# Recordings of The Miraculous Mandarin



## adriesba (Dec 30, 2019)

What recordings of Bartók's _The Miraculous Mandarin_ do you like? (whether it be the whole ballet or the suite)


----------



## Handelian (Nov 18, 2020)

Dorati is pretty good


----------



## david johnson (Jun 25, 2007)

I have Dorati and Martinon/Chicago


----------



## Heck148 (Oct 27, 2016)

Martinon/CSO is the best I've ever heard, really dynamite....Kertesz/CSO live is just about as good....the CSO really has this piece down!!


----------



## bavlf (Oct 4, 2020)

Claudio Abbado . 1983 . LSO The Miraculous Mandarin . Ambrosian Singers . John McCarthy


----------



## Simplicissimus (Feb 3, 2020)

My favorite is Martinon/Chicago (1968, RCA Red Seal), but I also like Ozawa/Boston (1975, DGG).


----------



## Vasks (Dec 9, 2013)

Yeah.
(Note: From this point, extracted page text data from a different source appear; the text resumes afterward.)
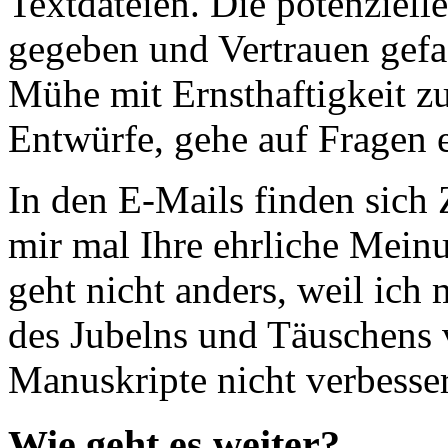
Textdateien. Die potenziel
gegeben und Vertrauen gefas
Mühe mit Ernsthaftigkeit zu
Entwürfe, gehe auf Fragen e
In den E-Mails finden sich Z
mir mal Ihre ehrliche Meinu
geht nicht anders, weil ic
des Jubelns und Täuschens
Manuskripte nicht verbesse
Wie geht es weiter?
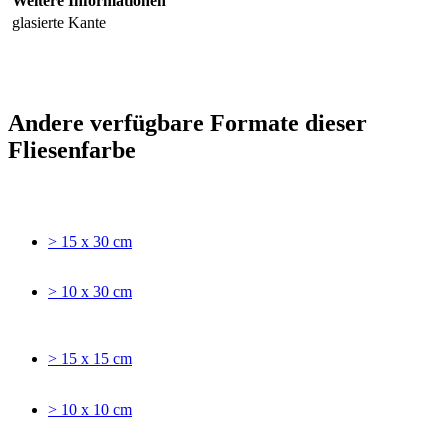
Weitere Informationen
glasierte Kante
Andere verfügbare Formate dieser
Fliesenfarbe
> 15 x 30 cm
> 10 x 30 cm
> 15 x 15 cm
> 10 x 10 cm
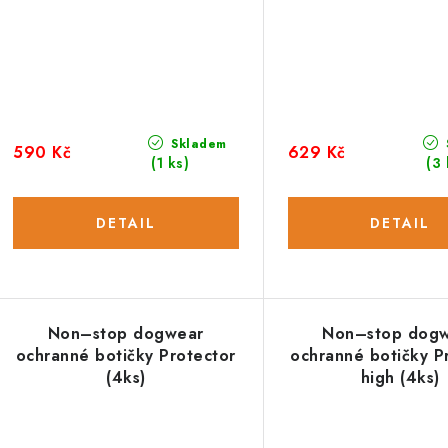
Skladem
590 Kč
629 Kč
(1 ks)
(3 
Non–stop dogwear
Non–stop dog
ochranné botičky Protector
ochranné botičky P
(4ks)
high (4ks)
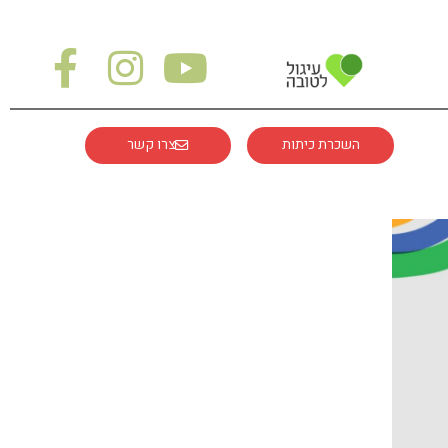
השכרת כיתות
צרו קשר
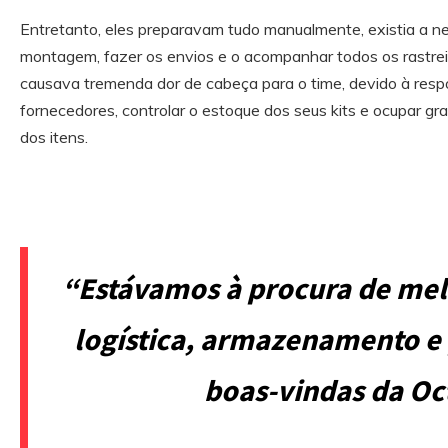
Entretanto, eles preparavam tudo manualmente, existia a nec
montagem, fazer os envios e o acompanhar todos os rastre
causava tremenda dor de cabeça para o time, devido à resp
fornecedores, controlar o estoque dos seus kits e ocupar g
dos itens.
“Estávamos à procura de mel
logística, armazenamento e 
boas-vindas da O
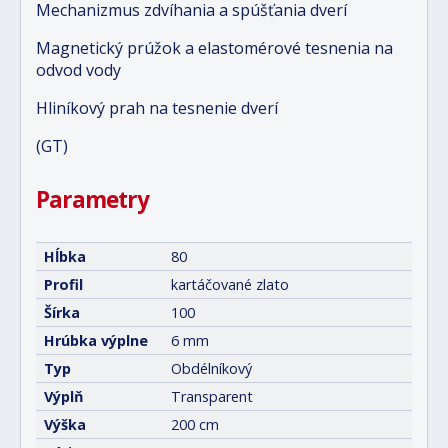
Mechanizmus zdvíhania a spúšťania dverí
Magnetický prúžok a elastomérové tesnenia na
odvod vody
Hliníkový prah na tesnenie dverí
(GT)
Parametry
Hĺbka
80
Profil
kartáčované zlato
Šírka
100
Hrúbka výplne
6 mm
Typ
Obdélníkový
Výplň
Transparent
Výška
200 cm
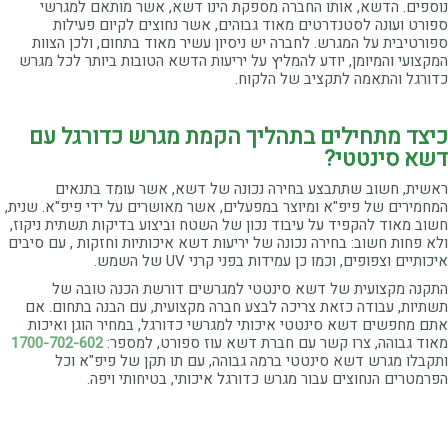
נוספים. הדשא, אותו החברה מספקת הינו דשא, אשר מותאם למגרשי
ספורט ועונה לסטנדרטים מאוד גבוהים, אשר נחוצים לקיום פעילות
ספורטיבית על המגרש. לחברה יש ניסיון עשיר מאוד בתחום, ולכן הצוות
המקצועי והמיומן, יודע להמליץ על יריעות הדשא הטובות ביותר לכל מגרש
כדורגל והתאמה לתקציב של הלקוח.
כיצד מתחילים בתהליך הקמת מגרש כדורגל עם
דשא סינטטי?
ראשית, חשוב שתתבצע בחירה נכונה של דשא, אשר עומד בתנאים
המחמירים של פיפ"א ומיוצר במפעלים, אשר מאושרים על ידי פיפ"א. שנית,
חשוב מאוד להקפיד על עיבוד נכון של השטח וביצוע בדיקות תשתית ניקוז,
ולא פחות חשוב: בחירה נכונה של יריעות דשא איכותיות וחזקות , עם סיבים
איכותיים וצפופים, וכמו כן עמידות בפני קרני UV של השמש.
התקנה מקצועית של דשא סינטטי למגרשים דורשת הכנה טובה של
תשתיות, עבודה כזאת צריכה לבצע חברה מקצועית, עם הבנה בתחום. אם
אתם מחפשים דשא סינטטי איכותי למגרשי כדורגל, במחיר הוגן ואיכות
מאוד גבוהה, צרו קשר עם חברת דשא עוז ספורט, למספר:
1700-702-602
ותקבלו מגרש דשא סינטטי ברמה גבוהה, עם תו תקן של פיפ"א וכל
הפרמטרים הנחוצים עבור מגרש כדורגל איכותי, בטיחותי ויפה.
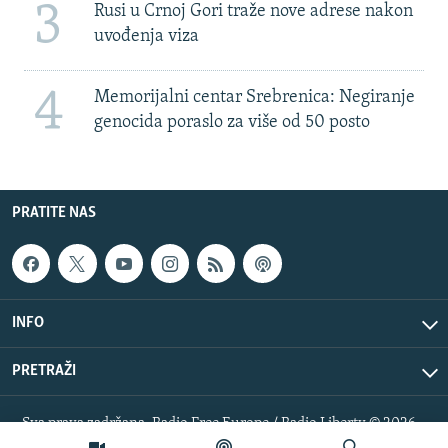
3
Rusi u Crnoj Gori traže nove adrese nakon
uvođenja viza
4
Memorijalni centar Srebrenica: Negiranje
genocida poraslo za više od 50 posto
PRATITE NAS
INFO
PRETRAŽI
Sva prava zadržana. Radio Free Europe / Radio Liberty © 2026
RFE/RL, Inc.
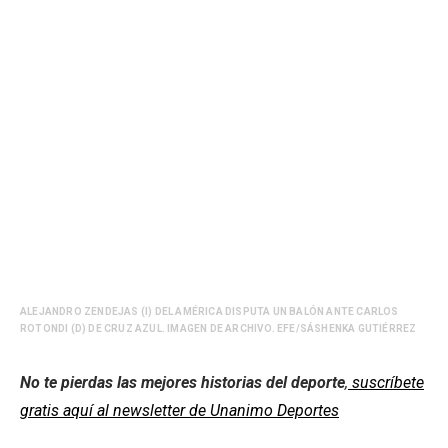
ALEJANDRO ZENDEJAS (I) DEL AMÉRICA DISPUTA UN BALÓN ANTE CARLOS
ROTONDI (D) DE CRUZ AZUL. IMAGEN DE ARCHIVO. EFE/SÁSHENKA GUTIÉRREZ
No te pierdas las mejores historias del deporte
,
suscríbete
gratis aquí al newsletter de Unanimo Deportes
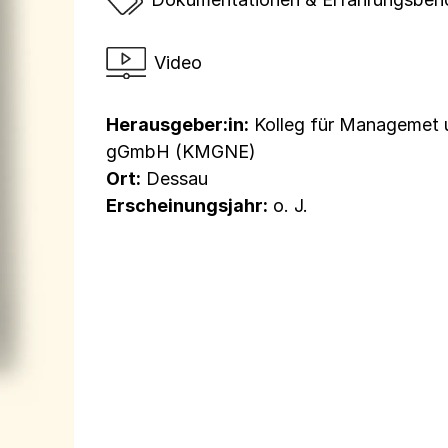
Video
Herausgeber:in:
Kolleg für Managemet u
gGmbH (KMGNE)
Ort:
Dessau
Erscheinungsjahr:
o. J.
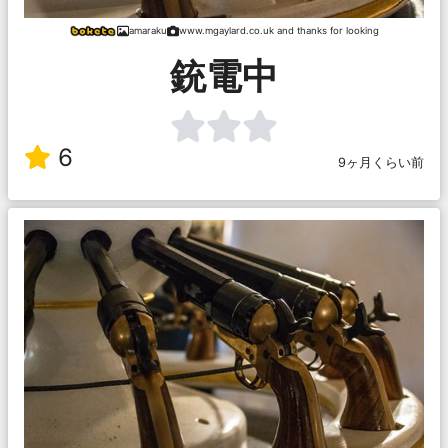
amaraku
www.mgaylard.co.uk and thanks for looking
銃電中
6
9ヶ月くらい前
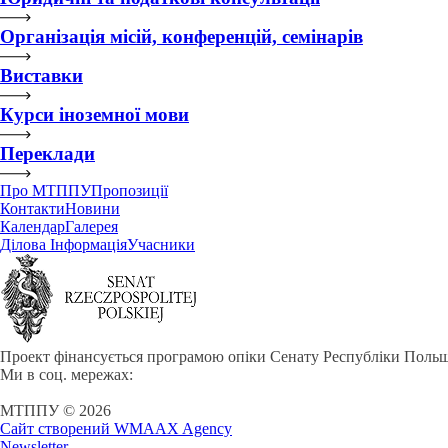
Організація місій, конференцій, семінарів
Виставки
Курси іноземної мови
Переклади
Про МТППУ
Пропозиції
Контакти
Новини
Календар
Галерея
Ділова Інформація
Учасники
Проект фінансується програмою опіки Сенату Республіки Польщ
Ми в соц. мережах:
МТППУ © 2026
Сайт створений WMAAX Agency
Newsletter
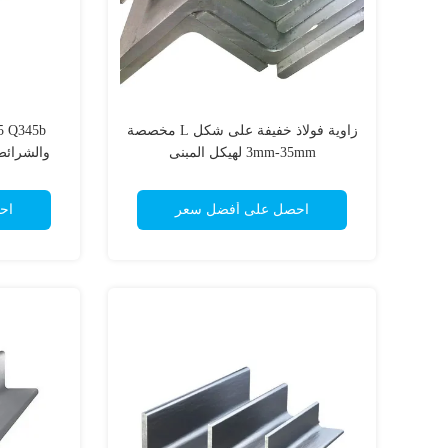
زاوية فولاذ خفيفة على شكل L مخصصة
3mm-35mm لهيكل المبنى
والشرائط
احصل على أفضل سعر
اح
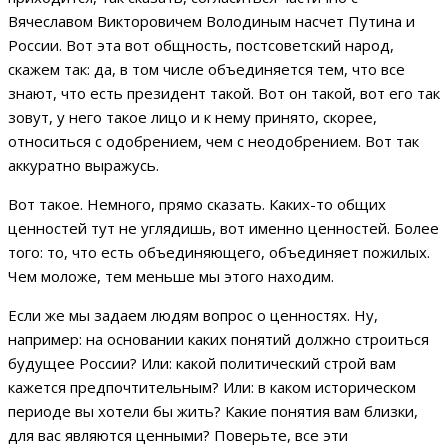
Вячеславом Викторовичем Володиным насчет Путина и
России. Вот эта вот общность, постсоветский народ,
скажем так: да, в том числе объединяется тем, что все
знают, что есть президент такой. Вот он такой, вот его так
зовут, у него такое лицо и к нему принято, скорее,
относиться с одобрением, чем с неодобрением. Вот так
аккуратно выражусь.
Вот такое. Немного, прямо сказать. Каких-то общих
ценностей тут не углядишь, вот именно ценностей. Более
того: то, что есть объединяющего, объединяет пожилых.
Чем моложе, тем меньше мы этого находим.
Если же мы задаем людям вопрос о ценностях. Ну,
например: на основании каких понятий должно строиться
будущее России? Или: какой политический строй вам
кажется предпочтительным? Или: в каком историческом
периоде вы хотели бы жить? Какие понятия вам близки,
для вас являются ценными? Поверьте, все эти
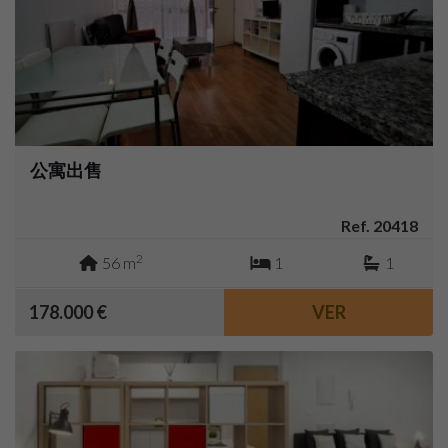
公寓出售
Ref. 20418
2
56 m
1
1
178.000 €
VER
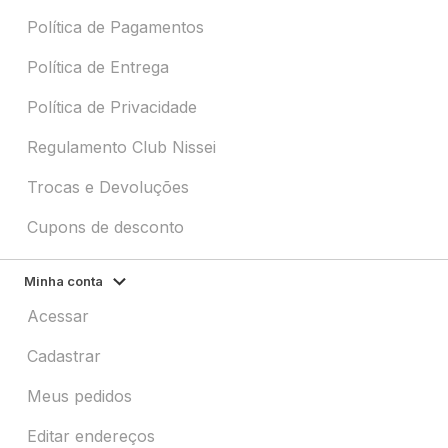
Política de Pagamentos
Política de Entrega
Política de Privacidade
Regulamento Club Nissei
Trocas e Devoluções
Cupons de desconto
Minha conta
Acessar
Cadastrar
Meus pedidos
Editar endereços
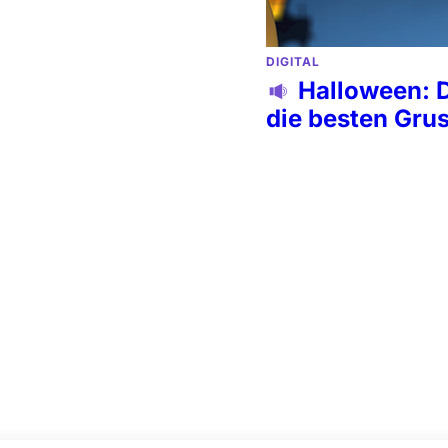
DIGITAL
Halloween: 
die besten Gru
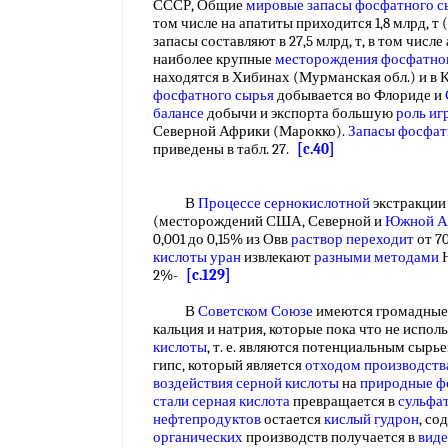
СССР, Общие
мировые запасы фосфатного с
том числе на апатиты приходится 1,8 млрд, 
запасы составляют в 27,5 млрд, т, в том числе
наиболее крупные
месторождения фосфатно
находятся в Хибинах (Мурманская обл.) и в
фосфатного сырья
добывается во Флориде и
балансе
добычи и экспорта большую
роль иг
Северной Африки (Марокко).
Запасы фосфат
приведены в табл. 27.
[c.40]
В
Процессе сернокислотной
экстракци
(месторождений США, Северной и
Южной А
0,001 до 0,15% из Овв
раствор переходит
от 7
кислоты уран
извлекают
разными методами
Н
2%-
[c.129]
В
Советском Союзе
имеются громадны
кальция и натрия, которые пока что не испол
кислоты
, т. е. являются потенциальным сыр
гипс, который является
отходом производств
воздействия серной кислоты
на
природные ф
стали серная кислота
превращается в
сульфа
нефтепродуктов
остается
кислый гудрон
, с
органических
производств получается в
виде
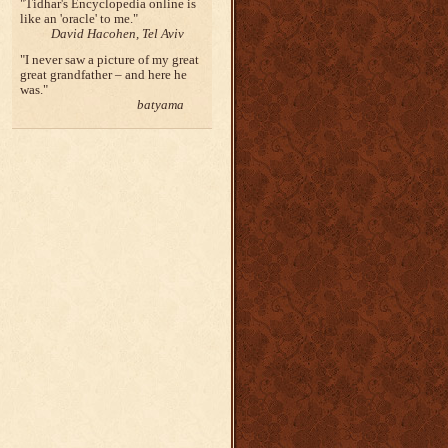
Tidhar's Encyclopedia online is
like an 'oracle' to me.
David Hacohen, Tel Aviv
I never saw a picture of my great
great grandfather – and here he
was.
batyama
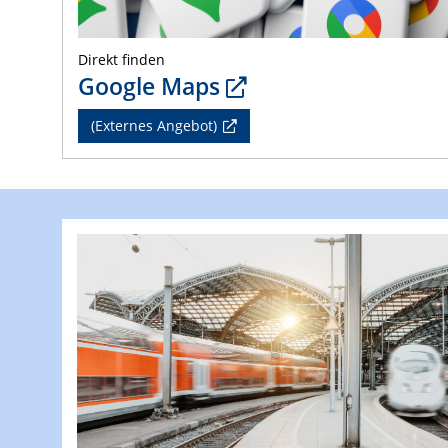
Direkt finden
Google Maps
(Externes Angebot)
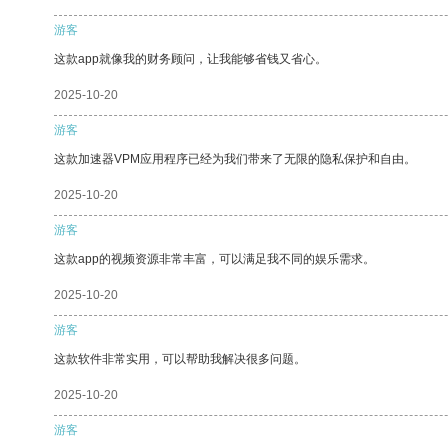
游客
这款app就像我的财务顾问，让我能够省钱又省心。
2025-10-20
游客
这款加速器VPM应用程序已经为我们带来了无限的隐私保护和自由。
2025-10-20
游客
这款app的视频资源非常丰富，可以满足我不同的娱乐需求。
2025-10-20
游客
这款软件非常实用，可以帮助我解决很多问题。
2025-10-20
游客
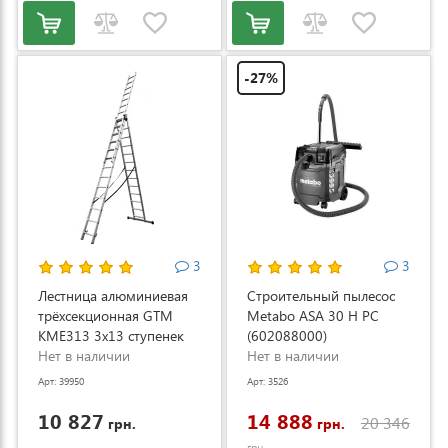
-27%
3
3
Лестница алюминиевая
Строительный пылесос
трёхсекционная GTM
Metabo ASA 30 H PC
KME313 3x13 ступенек
(602088000)
3.53-8.93м (KME313)
Нет в наличии
Нет в наличии
Арт: 39950
Арт: 3526
10 827
14 888
20 346
грн.
грн.
грн.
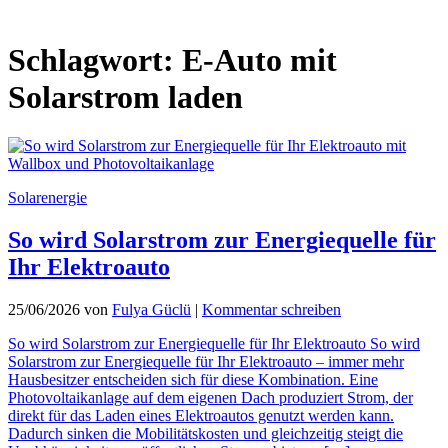
Schlagwort:
E-Auto mit
Solarstrom laden
Solarenergie
So wird Solarstrom zur Energiequelle für
Ihr Elektroauto
25/06/2026
von
Fulya Güclü
|
Kommentar schreiben
So wird Solarstrom zur Energiequelle für Ihr Elektroauto So wird
Solarstrom zur Energiequelle für Ihr Elektroauto – immer mehr
Hausbesitzer entscheiden sich für diese Kombination. Eine
Photovoltaikanlage auf dem eigenen Dach produziert Strom, der
direkt für das Laden eines Elektroautos genutzt werden kann.
Dadurch sinken die Mobilitätskosten und gleichzeitig steigt die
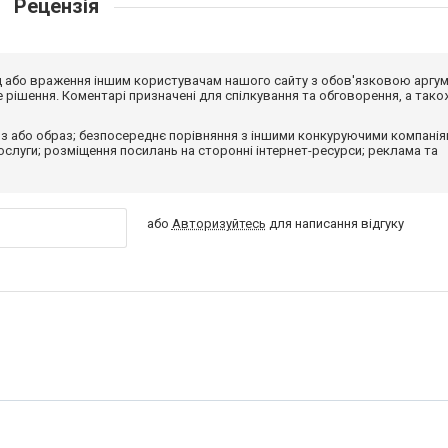
Рецензія
від або враження іншим користувачам нашого сайту з обов'язковою аргу
рішення. Коментарі призначені для спілкування та обговорення, а тако
з або образ; безпосереднє порівняння з іншими конкуруючими компанія
 послуги; розміщення посилань на сторонні інтернет-ресурси; реклама та
або
Авторизуйтесь
для написання відгуку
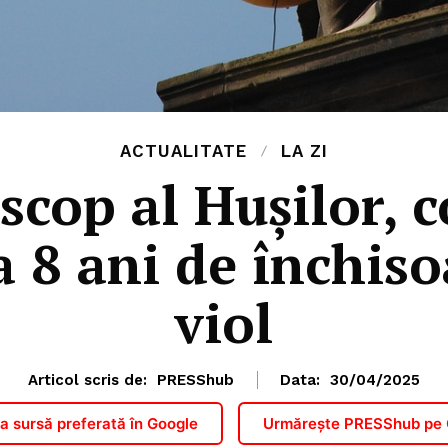
ACTUALITATE
LA ZI
iscop al Hușilor,
la 8 ani de închis
viol
Articol scris de:
PRESShub
Data:
30/04/2025
 sursă preferată în Google
Urmărește PRESShub pe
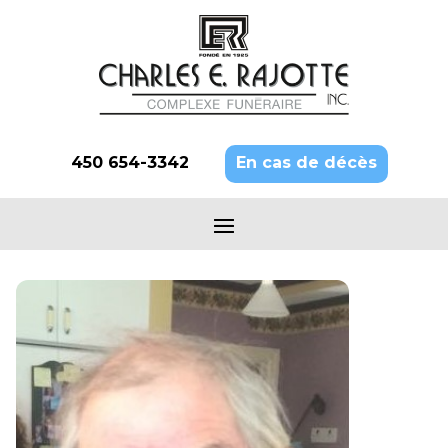
450 654-3342
En cas de décès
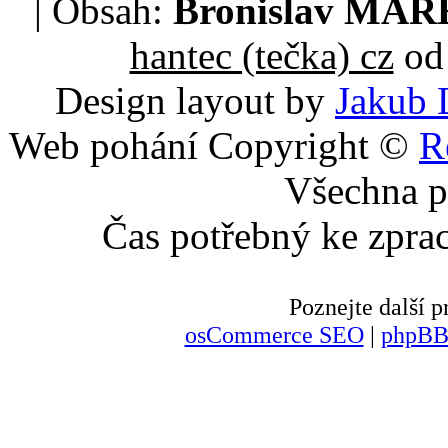
| Obsah:
Bronislav MA
hantec (tečka) cz
od 
Design layout by
Jakub 
Web pohání Copyright ©
R
Všechna p
Čas potřebný ke zpra
Poznejte další
osCommerce SEO
|
phpBB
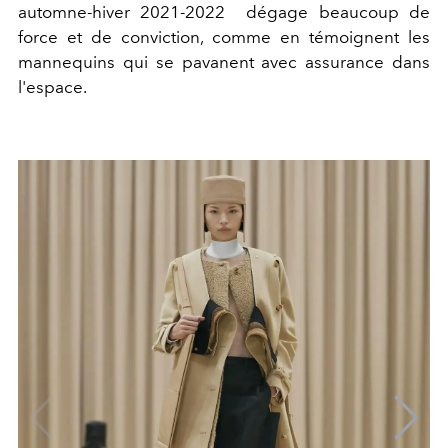
automne-hiver 2021-2022 dégage beaucoup de
force et de conviction, comme en témoignent les
mannequins qui se pavanent avec assurance dans
l'espace.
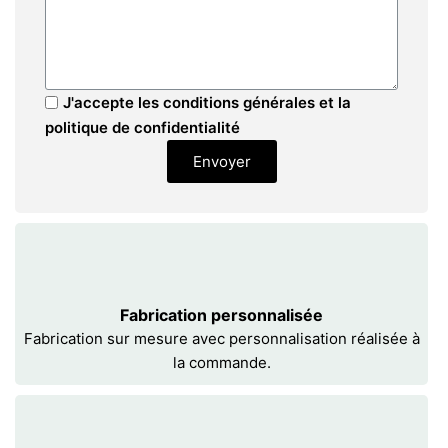
J'accepte les conditions générales et la
politique de confidentialité
Envoyer
Fabrication personnalisée
Fabrication sur mesure avec personnalisation réalisée à
la commande.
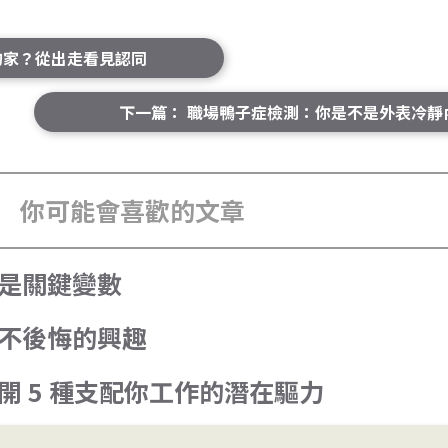
的家？從出走看見認同
下一篇： 職場鴨子症檢測：你是不是外表冷靜
你可能會喜歡的文章
才是關鍵變數
個不後悔的興趣
開 5 種支配你工作的潛在驅力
The Suite from the Chicago Symphony with Martinon kicks butt.


----------



## adriesba (Dec 30, 2019)

How is Solti's recording? Wasn't he a student of Bartók?


----------



## CnC Bartok (Jun 5, 2017)

Solti was indeed a Bartok student, taught him piano. Solti is an excellent Bartok conductor (and actually his recording of the Sonata for Two Pianos & Percussion with Perahia is pretty decent too!), although I generally feel his earlier recordings are a little bit more earthy (and thus "better") than his later Chicago ones. But SOlti is one of four guys I'd automatically turn to for guaranteed quality, alongside Ferenc Fricsay, Antal Dorati and Ivan Fischer.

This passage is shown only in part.